On October 2, Professor Craufurd Goodwin, who has been on the Duke economics faculty for more than 50 years, gave the Founder’s Day Talk. His remarks centered on the theme that Duke has allowed career training to shove liberal education into the back seat.
“I am convinced,” he said, “that the greatest danger to our university today comes from powerful forces that threaten the survival of liberal education: education to free the mind, rather than to prepare for a career. We are being pushed constantly toward vocational training and thus far we have done little to resist.”
Professor Goodwin went on to explain just where the pressure comes from. First, from students who mostly think of their college education as just a step in the job search, and second, from the faculty, most of whom have accepted the idea that sharp undergraduates should be steered into academic programs that have an occupational focus.
He isn’t even happy about the fact that so many undergraduates are majoring in economics: “I would like to think that this is because of the excitement of our field and our brilliant teaching. But I know that, to the contrary, this is because economics sounds most like a way station to Wall Street.”
Perhaps those last two words should be changed, but you see his point.
Duke’s curriculum does require students to fulfill the standard sort of distribution requirements. They have to take at least two courses in arts, literatures, and performance and two that study civilizations. That’s all right, but Goodwin would like to see the university go further, suggesting that “the best approach is to integrate the fine arts and humanities throughout all the fields and disciplines.”
Exactly how a chemistry professor, for example, should integrate the fine arts and humanities into his course is something Professor Goodwin doesn’t make clear. I am sympathetic, though, to his call for exploring big ideas, opening student minds, and creating genuine intellectuals. Just fulfilling the distribution requirement of a handful of courses doesn’t go far toward those goals.
In his new book Real Education (which I reviewed here), Charles Murray makes the same argument Goodwin does. He decries that fact that so many college graduates today are “innocent of any systematic thought about the meaning of life, oblivious to all the shortcomings of their education, and oblivious to their own intellectual limits.” For the majority of young people who just want some career training, he advocates non-college certification programs.

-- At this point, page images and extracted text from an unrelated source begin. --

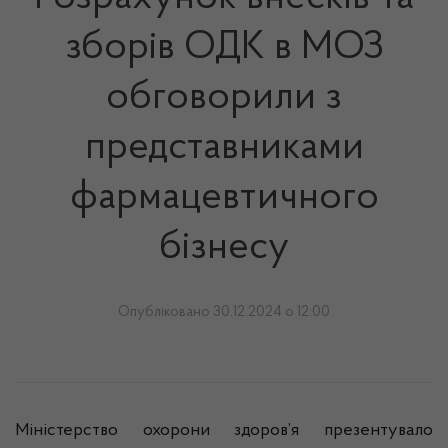
зборів ОДК в МОЗ
обговорили з
представниками
фармацевтичного
бізнесу
Опубліковано 30.12.2024 о 12:00
Міністерство охорони здоров’я презентувало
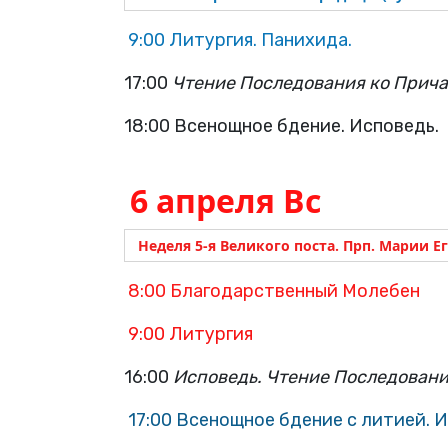
9:00 Литургия. Панихида.
17:00
Чтение Последования ко Прича
18:00 Всенощное бдение. Исповедь.
6 апреля Вс
Неделя 5-я Великого поста.
Прп. Марии Е
8:00 Благодарственный Молебен
9:00 Литургия
16:00
Исповедь. Чтение Последовани
17:00 Всенощное бдение с литией. 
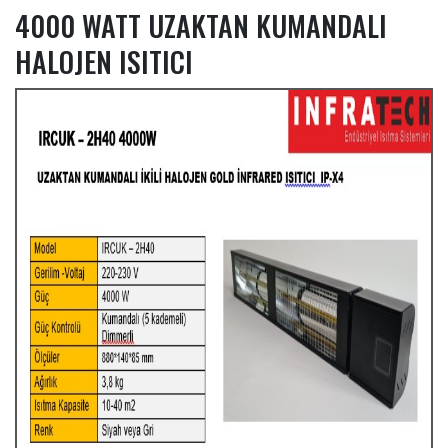
4000 WATT UZAKTAN KUMANDALI
HALOJEN ISITICI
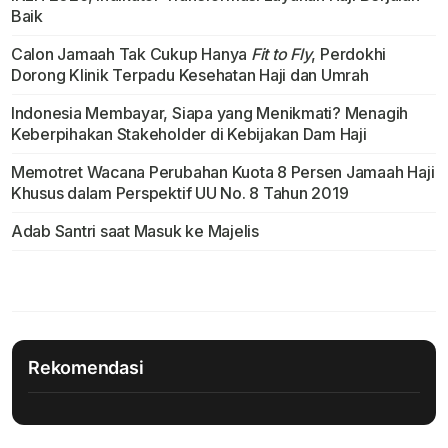
Baik
Calon Jamaah Tak Cukup Hanya
Fit to Fly
, Perdokhi
Dorong Klinik Terpadu Kesehatan Haji dan Umrah
Indonesia Membayar, Siapa yang Menikmati? Menagih
Keberpihakan Stakeholder di Kebijakan Dam Haji
Memotret Wacana Perubahan Kuota 8 Persen Jamaah Haji
Khusus dalam Perspektif UU No. 8 Tahun 2019
Adab Santri saat Masuk ke Majelis
Rekomendasi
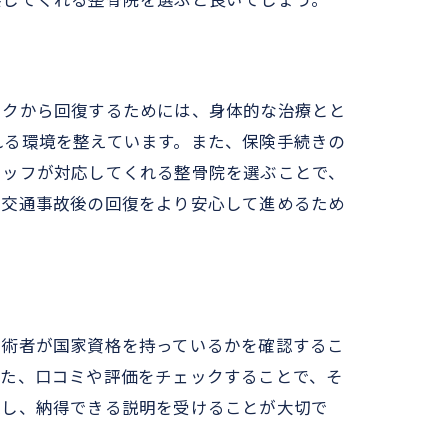
供してくれる整骨院を選ぶと良いでしょう。
方
ックから回復するためには、身体的な治療とと
れる環境を整えています。また、保険手続きの
タッフが対応してくれる整骨院を選ぶことで、
、交通事故後の回復をより安心して進めるため
施術者が国家資格を持っているかを確認するこ
また、口コミや評価をチェックすることで、そ
認し、納得できる説明を受けることが大切で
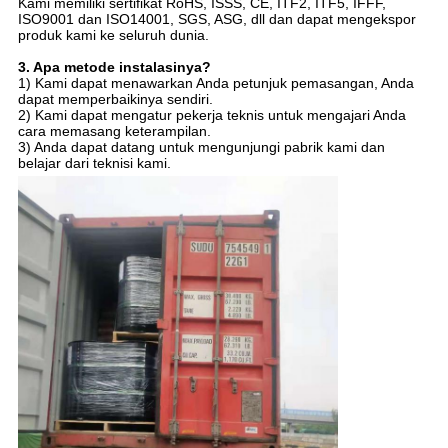
Kami memiliki sertifikat RoHS, ISSS, CE, ITF2, ITF5, IFFF,
ISO9001 dan ISO14001, SGS, ASG, dll dan dapat mengekspor
produk kami ke seluruh dunia.
3. Apa metode instalasinya?
1) Kami dapat menawarkan Anda petunjuk pemasangan, Anda
dapat memperbaikinya sendiri.
2) Kami dapat mengatur pekerja teknis untuk mengajari Anda
cara memasang keterampilan.
3) Anda dapat datang untuk mengunjungi pabrik kami dan
belajar dari teknisi kami.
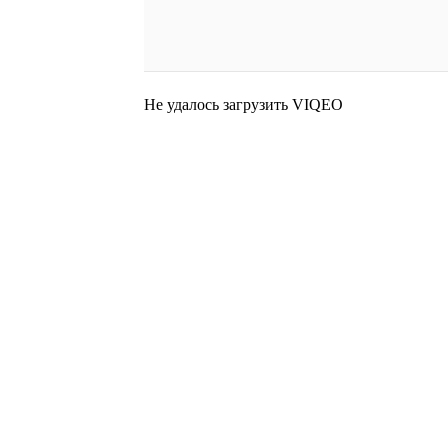
Не удалось загрузить VIQEO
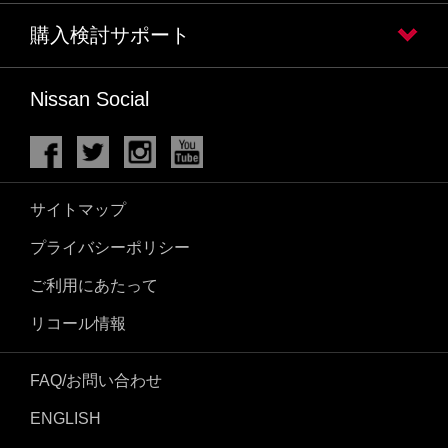
購入検討サポート
Nissan Social
サイトマップ
プライバシーポリシー
ご利用にあたって
リコール情報
FAQ/お問い合わせ
ENGLISH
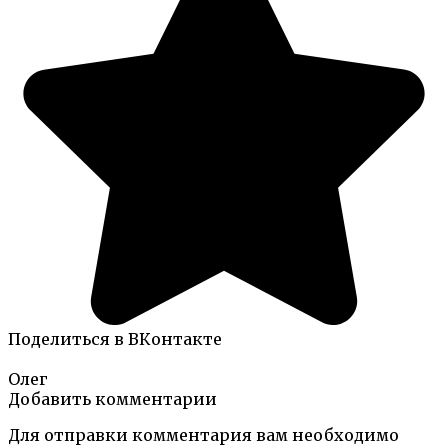
Поделиться в ВКонтакте
Олег
Добавить комментарии
Для отправки комментария вам необходимо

For the relatively small percentage who are really intellectually gifted, he wants to see college focus much less on career training and much more on mind-broadening studies that will help to make them wise human beings in time. Sharp undergrads who are thinking about a legal career, for instance, shouldn’t waste their time on a smattering of “pre-law” courses. They will have time enough later on to learn about the law; as undergraduates they would benefit more from, oh, learning what Beethoven was doing in his Ninth Symphony and what Adam Smith thought about humanity in his Theory of Moral Sentiments.
Unfortunately, there are severe difficulties entailed in the plea Goodwin and Murray make for a curriculum that gives students a true liberal education. One is the faculty. Most professors like things pretty much the way they are. They have narrow specialties and would grimace at the idea that students would be better served by broad courses taught with the goal of encouraging students to think about life’s big questions.
Another is the fact that most students come out of high school with blinders on – focusing only on the job world ahead. “How am I ever going to use artsy, philosophical stuff?” they say. Colleges will need to do an excellent sales job if they adopt a liberal education curriculum. They will have to convince potential students that obtaining a liberal education is not going to hinder their career plans and will probably enhance them. In that regard, it’s possible to show that many top-notch companies prefer applicants who haven’t just taken a raft of career-oriented courses along with a polyglot of others to get enough credits.
Selling liberal education to bright students shouldn’t be all that difficult. Murray cites Aristotle’s insight that one of the deepest forms of human enjoyment is the exercise of one’s realized capacities. The challenge of doing exactly that in courses taught by excellent professors should draw top students like bees are drawn to flowers.
I tip my hat to Professor Goodwin for bringing up this important topic.